• INFORMATION PROVIDED
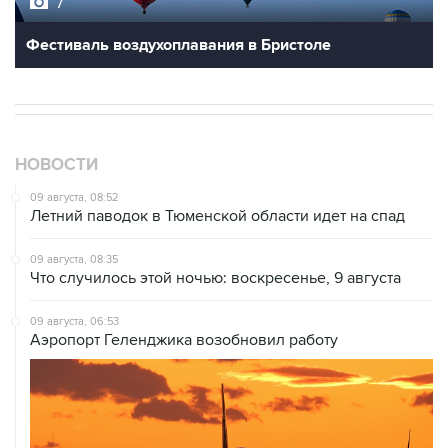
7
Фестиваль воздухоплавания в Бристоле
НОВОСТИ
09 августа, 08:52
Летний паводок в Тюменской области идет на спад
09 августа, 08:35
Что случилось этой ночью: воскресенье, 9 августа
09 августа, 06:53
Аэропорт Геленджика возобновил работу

==

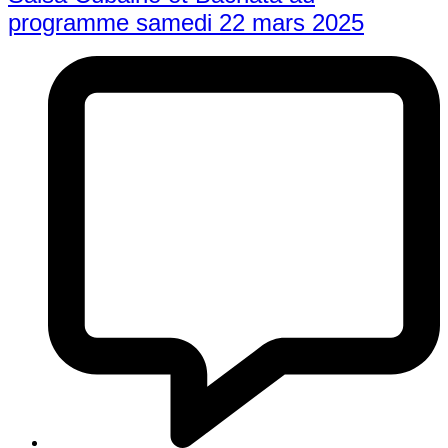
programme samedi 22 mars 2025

• AIM OF THE EXERCISE
In the entries above, find the line with "09 августа, 06:53" and the line with "Аэропорт Геленджика возобновил работу", then restate word for word both of them and every line between, with nothing more.

• FINISHED TASK
09 августа, 06:53
Аэропорт Геленджика возобновил работу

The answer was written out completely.